El guión del encuentro
es lo que explica lo inexplicable de su resolución. Desde el minuto 1 del
choque, el conjunto ché perpetró un asedio constante sobre la portería
defendida por aquel entonces por Pablo Cavallero, el gran protagonista de la
historia. Las ocasiones se sucedían una tras otra mientras los celestes se
mostraban incapaces de cruzar el centro del campo. Resultaría tarea difícil el
recordar un sometimiento semejante sobre el Celta en un partido. Más complicado
sería todavía explicar cómo el 0-0 se mantuvo en el marcador. Especialmente si
se recuerdan las dos penas máximas erradas por el segundo protagonista de la
trama, un Rubén Baraja ya retirado a día de hoy y que seguro no ha sido
capaz de olvidar aquella tarde. Cavallero, todo un especialista del juego psicológico
(sino que se lo pregunten a Makaay), desquició por completo al valencianista.

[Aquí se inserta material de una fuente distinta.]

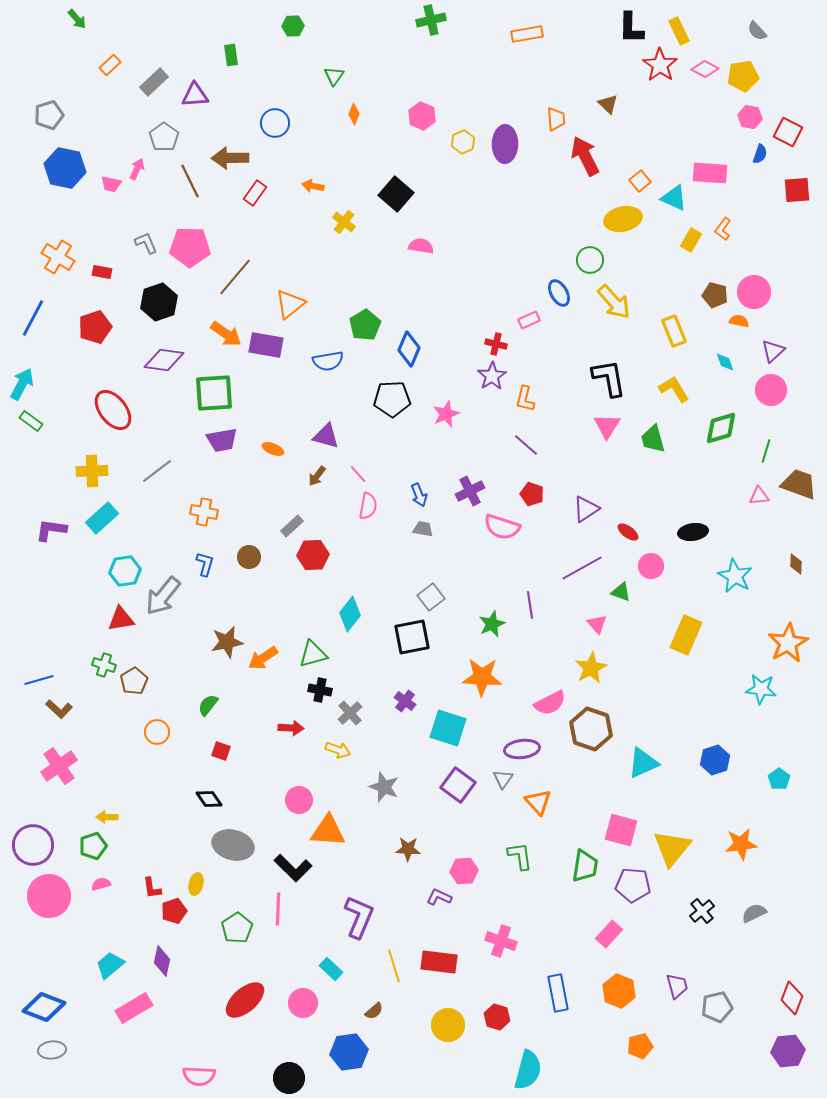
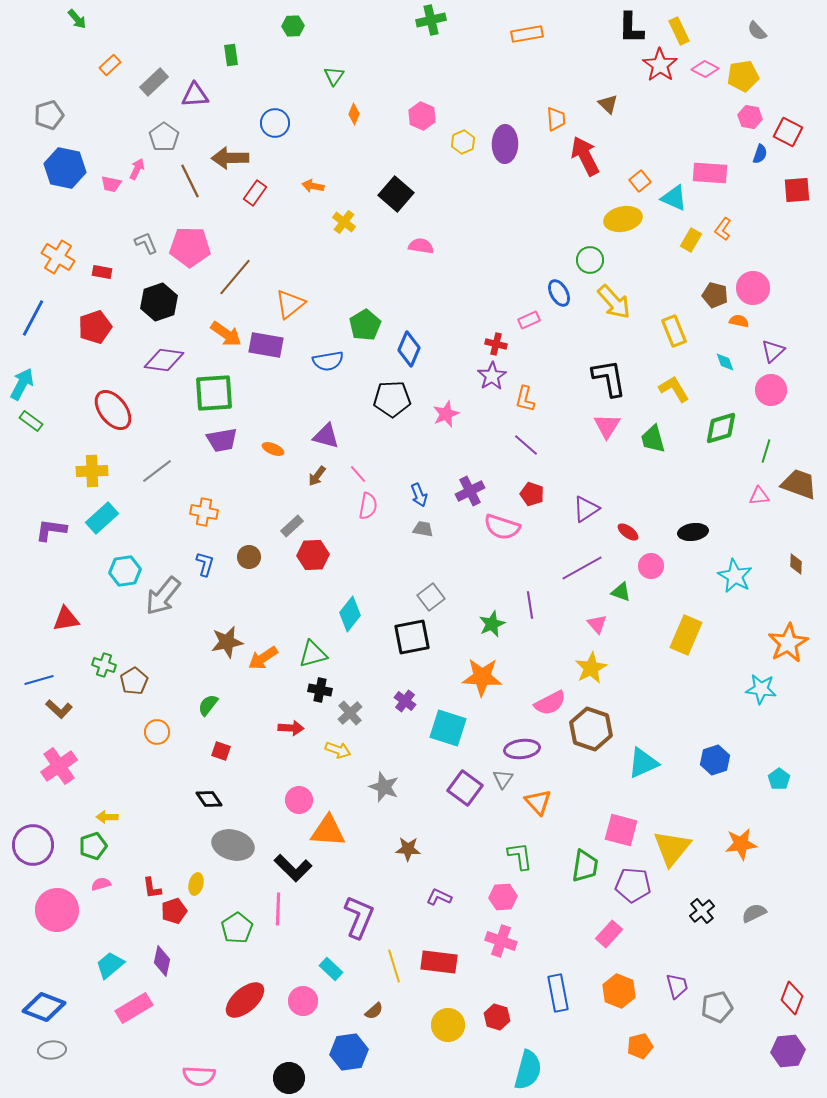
pink circle at (754, 292): moved 1 px left, 4 px up
red triangle at (121, 619): moved 55 px left
purple square at (458, 785): moved 7 px right, 3 px down
pink hexagon at (464, 871): moved 39 px right, 26 px down
pink circle at (49, 896): moved 8 px right, 14 px down
pink circle at (303, 1003): moved 2 px up
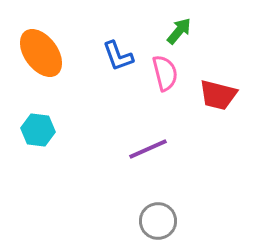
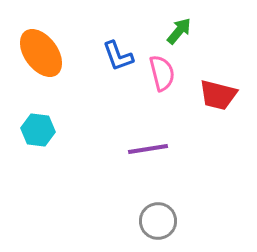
pink semicircle: moved 3 px left
purple line: rotated 15 degrees clockwise
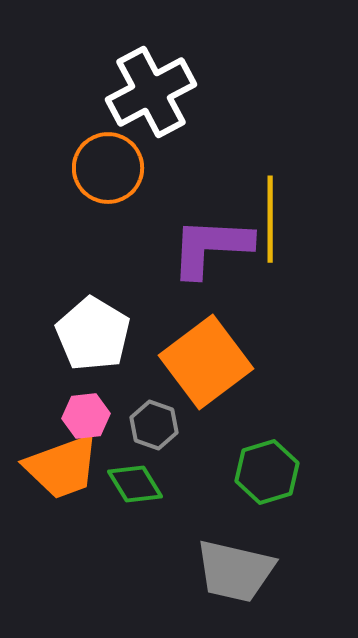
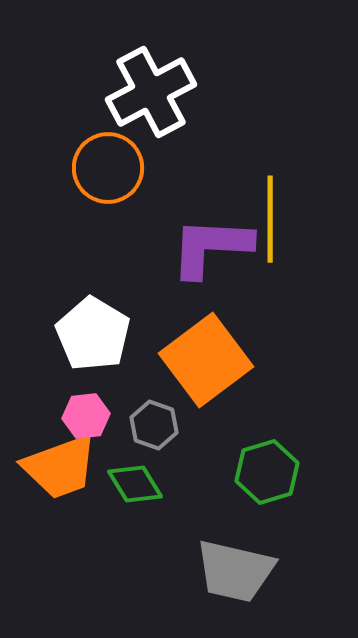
orange square: moved 2 px up
orange trapezoid: moved 2 px left
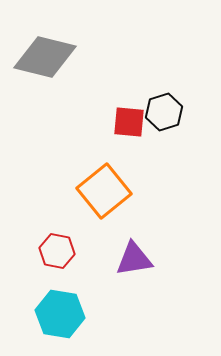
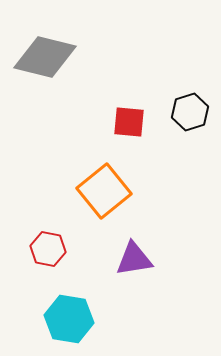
black hexagon: moved 26 px right
red hexagon: moved 9 px left, 2 px up
cyan hexagon: moved 9 px right, 5 px down
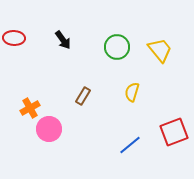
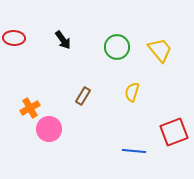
blue line: moved 4 px right, 6 px down; rotated 45 degrees clockwise
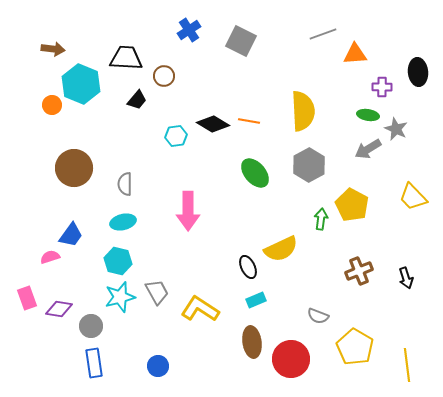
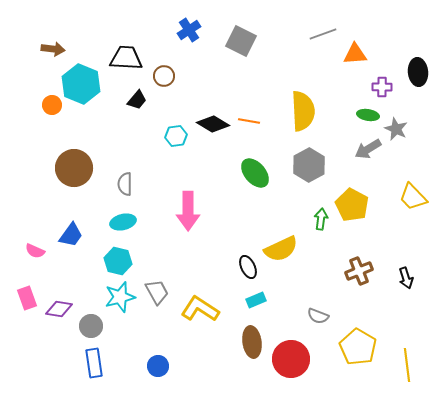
pink semicircle at (50, 257): moved 15 px left, 6 px up; rotated 138 degrees counterclockwise
yellow pentagon at (355, 347): moved 3 px right
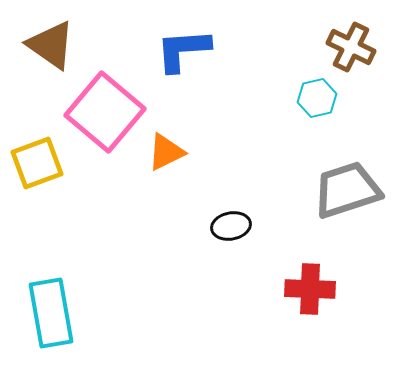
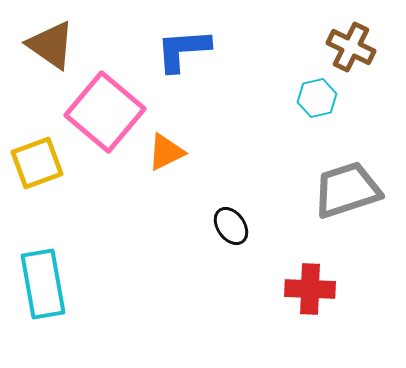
black ellipse: rotated 66 degrees clockwise
cyan rectangle: moved 8 px left, 29 px up
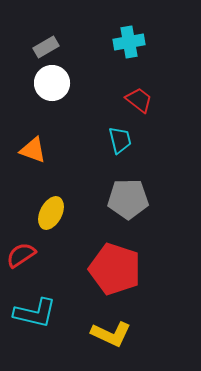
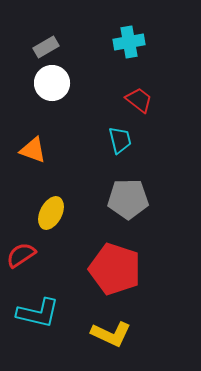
cyan L-shape: moved 3 px right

Para la posteridad quedarán aquellas recomendaciones que el argentino realizaba
al vallisoletano acerca de dónde enviar su disparo. Todo un espectáculo.
Con el tiempo ya
cumplido y a punto de constatarse el milagro, la historia dio un vuelco todavía
más impredecible, cruel para el Valencia y orgásmico para el Celta.
Probablemente en la única jugada en la que el equipo vigués consiguió atravesar
la medular con el balón controlado, el esférico llegó a pies del “Chacho”
Coudet, nuestro tercer personaje. Un futbolista, el argentino, recién llegado
de su país para sustituir al eterno Valery Karpin. En su única aportación a la
causa celeste durante su estancia en Vigo, Coudet fue derribado dentro del área
local. Rodríguez Santiago señalaría su tercer penalti de la tarde, un penalti
cuya responsabilidad recaería sobre los pies de Rogerio Vagner, el cuarto y
último protagonista de la trama. Hasta tres disparos necesitó el brasileño para
colar el esférico en la portería de un Cañizares que no daba crédito. Como él,
muchos celtistas que aquella noche durmieron con su equipo en lo alto de la
tabla y con la extraña sensación de no terminar de creerse lo que había sucedido. El Celta,
un equipo acostumbrado a merecer mucho y recibir poco, había salido victorioso
de un escenario que debió devorarlo. Algo estaba cambiando.
Esa campaña el
Celta alcanzó la gloria de la Champions, esa meta esquiva que parecía
inalcanzable. Lo hizo gracias a un estilo de juego defensivo, aburrido, pero a
fin de cuentas eficaz. Su victoria en Mestalla sería a la postre clave para
destronar al Valencia de la tan ansiada cuarta plaza.
Diez años después
de aquel día, el Celta de Paco Herrera regresa al coliseo ché tras cinco años en
Segunda con la intención de repetir resultado. Aquella fue la última victoria
celeste en un feudo maldito, complicado, pero en el que una tarde de octubre de
2002 se produjo un milagro. Un milagro de Champions.